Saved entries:

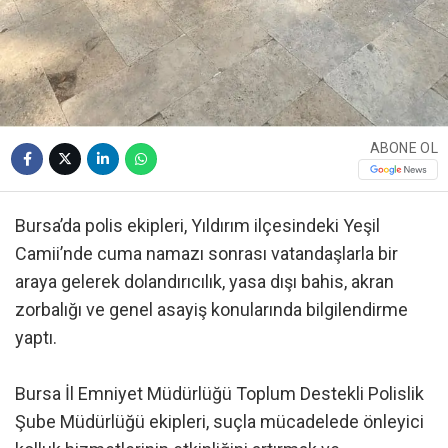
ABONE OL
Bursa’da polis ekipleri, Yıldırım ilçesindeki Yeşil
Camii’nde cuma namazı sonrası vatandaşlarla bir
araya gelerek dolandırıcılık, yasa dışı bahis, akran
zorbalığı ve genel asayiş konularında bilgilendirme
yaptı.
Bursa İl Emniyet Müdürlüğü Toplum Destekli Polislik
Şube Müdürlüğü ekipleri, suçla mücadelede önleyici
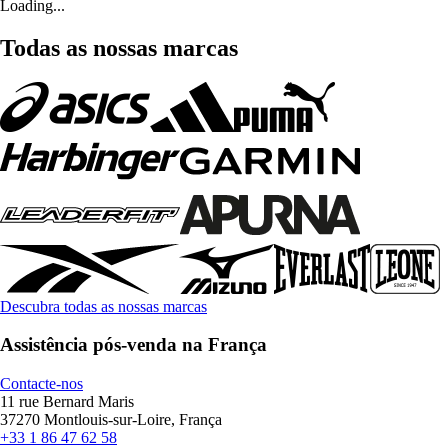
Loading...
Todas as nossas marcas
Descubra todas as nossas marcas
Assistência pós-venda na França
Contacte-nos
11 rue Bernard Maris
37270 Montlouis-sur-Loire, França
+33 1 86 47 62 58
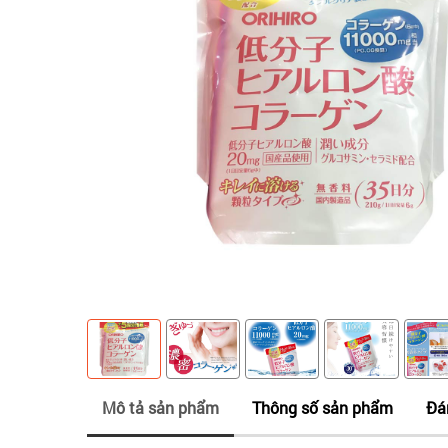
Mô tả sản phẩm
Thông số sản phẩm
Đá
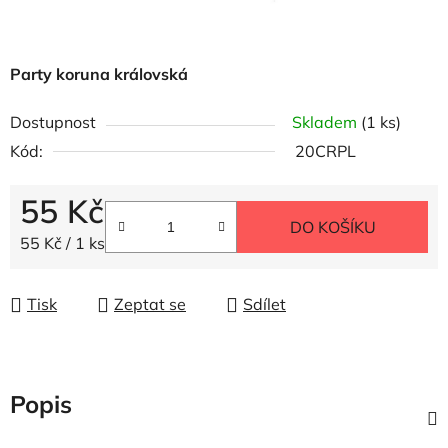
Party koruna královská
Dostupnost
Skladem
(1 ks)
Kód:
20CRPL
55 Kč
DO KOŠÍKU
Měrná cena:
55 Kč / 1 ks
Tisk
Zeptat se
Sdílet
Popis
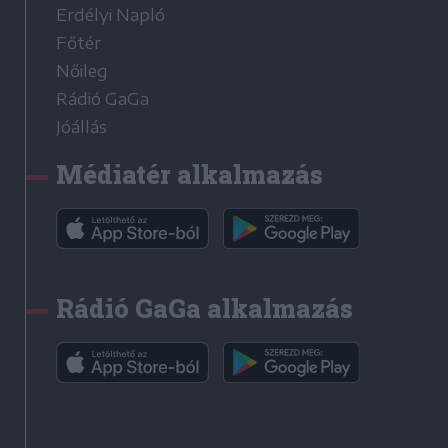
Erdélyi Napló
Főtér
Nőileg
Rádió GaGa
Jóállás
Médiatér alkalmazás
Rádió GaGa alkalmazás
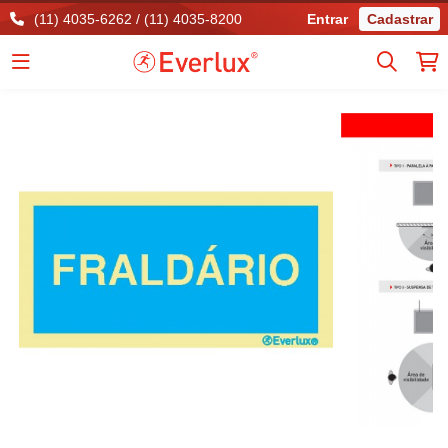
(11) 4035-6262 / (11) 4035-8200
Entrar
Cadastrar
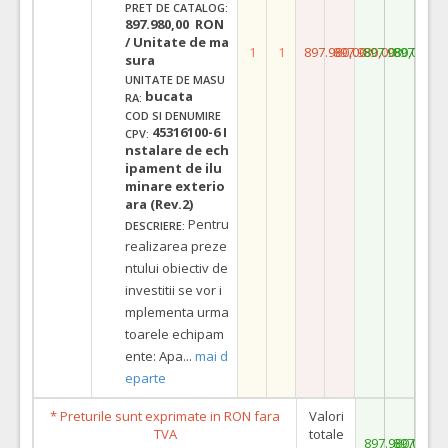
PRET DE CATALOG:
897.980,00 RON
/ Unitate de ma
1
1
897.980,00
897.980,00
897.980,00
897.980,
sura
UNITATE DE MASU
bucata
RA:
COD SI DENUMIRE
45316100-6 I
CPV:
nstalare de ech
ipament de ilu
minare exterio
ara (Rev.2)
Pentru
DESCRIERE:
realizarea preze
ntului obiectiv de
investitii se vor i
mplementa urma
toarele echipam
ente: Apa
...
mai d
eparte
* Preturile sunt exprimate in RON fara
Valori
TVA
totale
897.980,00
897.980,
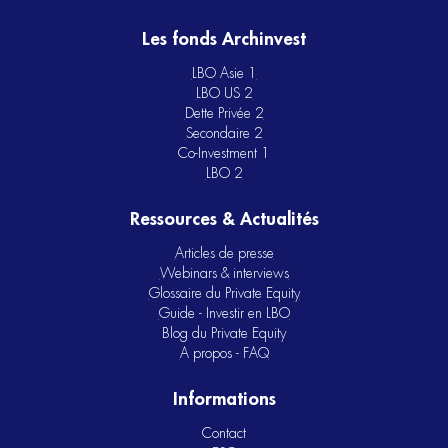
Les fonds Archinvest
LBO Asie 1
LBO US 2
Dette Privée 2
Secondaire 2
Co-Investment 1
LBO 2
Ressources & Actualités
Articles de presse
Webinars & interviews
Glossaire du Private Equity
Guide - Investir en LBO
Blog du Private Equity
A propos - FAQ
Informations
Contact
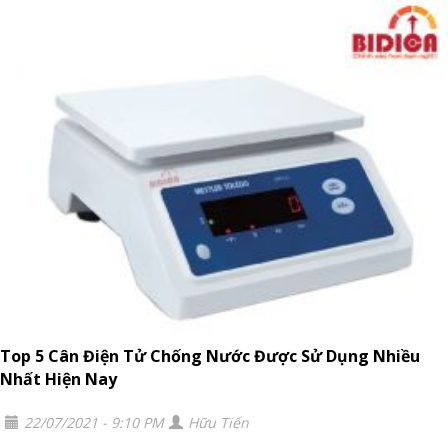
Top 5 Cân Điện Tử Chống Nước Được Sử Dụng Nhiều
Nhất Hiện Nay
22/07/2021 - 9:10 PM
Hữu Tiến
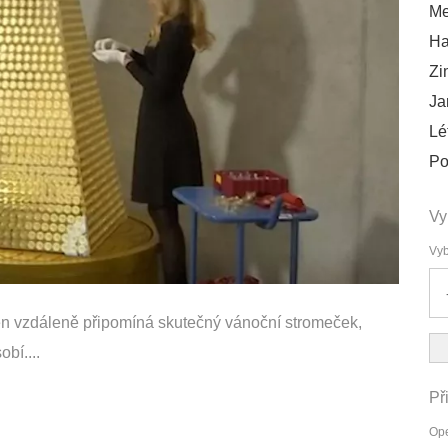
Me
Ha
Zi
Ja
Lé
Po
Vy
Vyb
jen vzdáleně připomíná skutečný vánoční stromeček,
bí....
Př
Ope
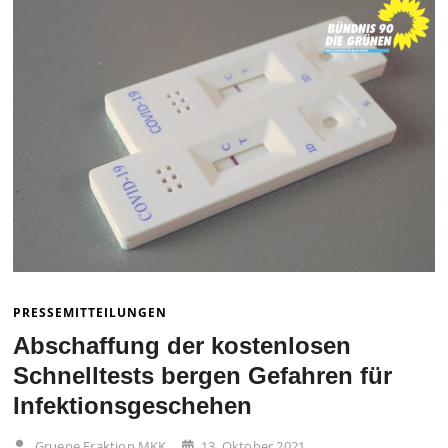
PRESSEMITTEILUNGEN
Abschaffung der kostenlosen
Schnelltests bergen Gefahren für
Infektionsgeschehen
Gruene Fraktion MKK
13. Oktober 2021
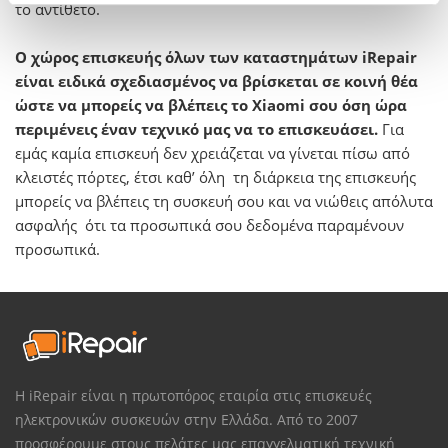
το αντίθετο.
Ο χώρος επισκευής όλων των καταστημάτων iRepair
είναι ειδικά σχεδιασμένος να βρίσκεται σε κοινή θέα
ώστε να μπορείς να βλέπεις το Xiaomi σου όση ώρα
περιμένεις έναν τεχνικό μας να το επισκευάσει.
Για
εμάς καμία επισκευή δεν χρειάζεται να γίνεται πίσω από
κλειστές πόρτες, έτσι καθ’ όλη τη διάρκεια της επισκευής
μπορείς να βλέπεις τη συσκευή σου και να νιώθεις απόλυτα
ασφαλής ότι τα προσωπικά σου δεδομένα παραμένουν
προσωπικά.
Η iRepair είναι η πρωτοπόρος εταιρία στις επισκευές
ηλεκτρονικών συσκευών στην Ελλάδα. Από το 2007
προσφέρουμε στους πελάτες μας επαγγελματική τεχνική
==
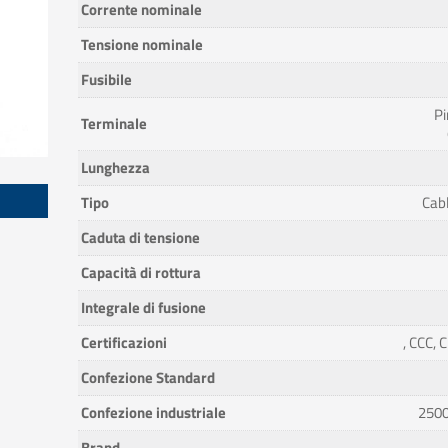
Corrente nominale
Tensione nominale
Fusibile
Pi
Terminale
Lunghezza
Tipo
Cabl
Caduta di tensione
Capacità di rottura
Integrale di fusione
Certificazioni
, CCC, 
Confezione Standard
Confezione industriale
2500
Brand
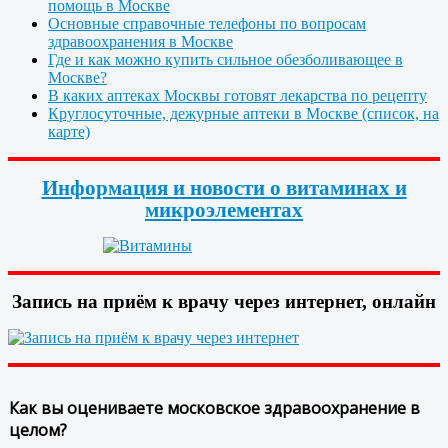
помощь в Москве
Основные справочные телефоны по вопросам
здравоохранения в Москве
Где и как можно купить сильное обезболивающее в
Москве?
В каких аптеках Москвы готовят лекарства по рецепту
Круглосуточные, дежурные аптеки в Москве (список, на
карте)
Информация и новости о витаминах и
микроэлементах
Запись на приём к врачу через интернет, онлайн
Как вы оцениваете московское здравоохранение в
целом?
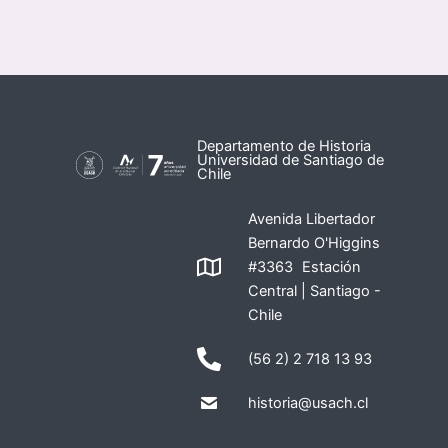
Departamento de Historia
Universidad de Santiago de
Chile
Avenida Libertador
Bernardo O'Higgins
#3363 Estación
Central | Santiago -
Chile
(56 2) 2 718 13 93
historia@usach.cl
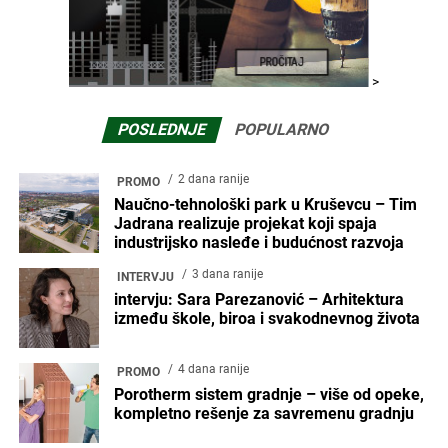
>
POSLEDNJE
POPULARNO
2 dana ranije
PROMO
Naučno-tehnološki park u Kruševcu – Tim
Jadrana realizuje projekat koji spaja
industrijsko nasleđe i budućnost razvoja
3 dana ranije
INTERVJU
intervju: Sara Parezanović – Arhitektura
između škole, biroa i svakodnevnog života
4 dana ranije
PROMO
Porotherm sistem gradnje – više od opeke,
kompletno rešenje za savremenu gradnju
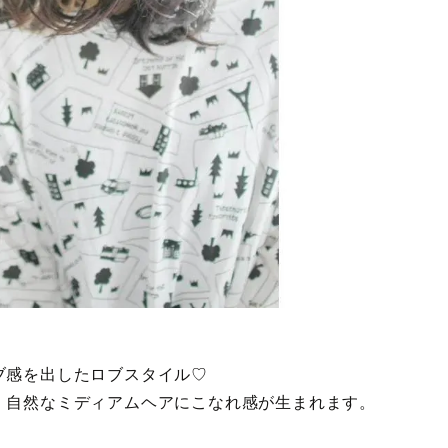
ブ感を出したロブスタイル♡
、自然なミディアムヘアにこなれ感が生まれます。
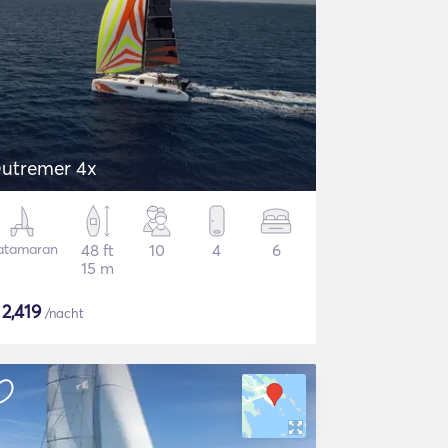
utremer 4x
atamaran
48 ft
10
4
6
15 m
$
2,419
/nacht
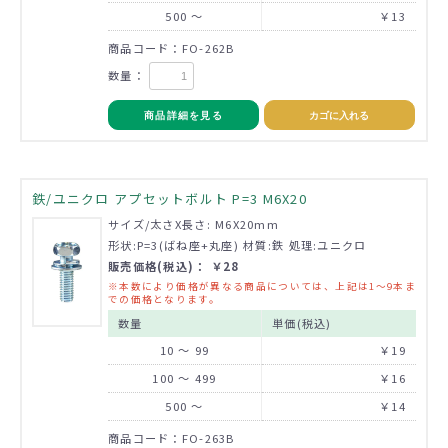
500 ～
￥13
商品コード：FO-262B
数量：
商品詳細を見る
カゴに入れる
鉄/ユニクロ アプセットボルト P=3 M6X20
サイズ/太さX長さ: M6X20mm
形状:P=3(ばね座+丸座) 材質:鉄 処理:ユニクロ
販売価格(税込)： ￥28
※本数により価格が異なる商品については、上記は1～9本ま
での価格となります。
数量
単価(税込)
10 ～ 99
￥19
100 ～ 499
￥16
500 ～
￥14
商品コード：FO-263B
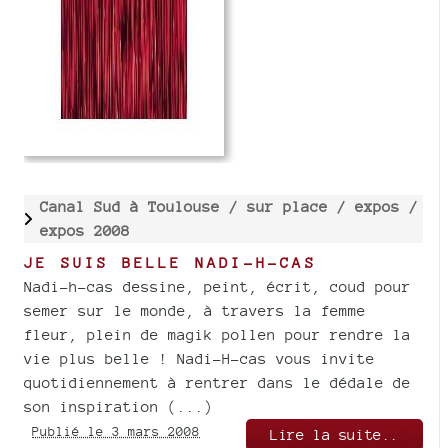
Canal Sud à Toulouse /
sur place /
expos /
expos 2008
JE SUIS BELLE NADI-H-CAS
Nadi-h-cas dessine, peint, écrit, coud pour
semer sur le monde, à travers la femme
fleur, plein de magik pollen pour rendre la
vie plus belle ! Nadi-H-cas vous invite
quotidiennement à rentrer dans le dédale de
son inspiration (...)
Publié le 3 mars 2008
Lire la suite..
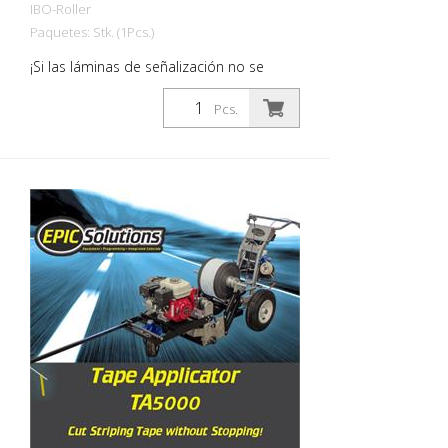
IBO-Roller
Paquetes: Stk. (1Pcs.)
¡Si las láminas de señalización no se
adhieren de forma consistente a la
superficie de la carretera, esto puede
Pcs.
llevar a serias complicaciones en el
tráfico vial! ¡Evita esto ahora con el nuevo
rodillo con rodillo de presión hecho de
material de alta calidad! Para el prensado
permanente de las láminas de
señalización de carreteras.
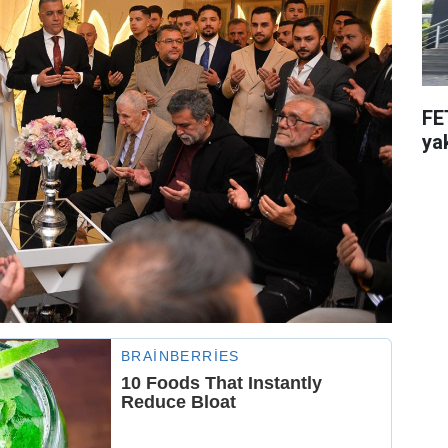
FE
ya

• What you have to do
Quote the data above exactly from the line with "Где и как можно" to the line with "Porotherm sistem gradnje", both ends counted, and nothing else. Pictures don't go in.

• Output of the exercise
Где и как можно купить сильное обезболивающее в
Москве?
В каких аптеках Москвы готовят лекарства по рецепту
Круглосуточные, дежурные аптеки в Москве (список, на
карте)
Информация и новости о витаминах и
микроэлементах
Запись на приём к врачу через интернет, онлайн
Как вы оцениваете московское здравоохранение в
целом?
Departamento de Historia
Universidad de Santiago de
Chile
Avenida Libertador
Bernardo O'Higgins
#3363 Estación
Central | Santiago -
Chile
(56 2) 2 718 13 93
historia@usach.cl
>
POSLEDNJE
POPULARNO
2 dana ranije
PROMO
Naučno-tehnološki park u Kruševcu – Tim
Jadrana realizuje projekat koji spaja
industrijsko nasleđe i budućnost razvoja
3 dana ranije
INTERVJU
intervju: Sara Parezanović – Arhitektura
između škole, biroa i svakodnevnog života
4 dana ranije
PROMO
Porotherm sistem gradnje – više od opeke,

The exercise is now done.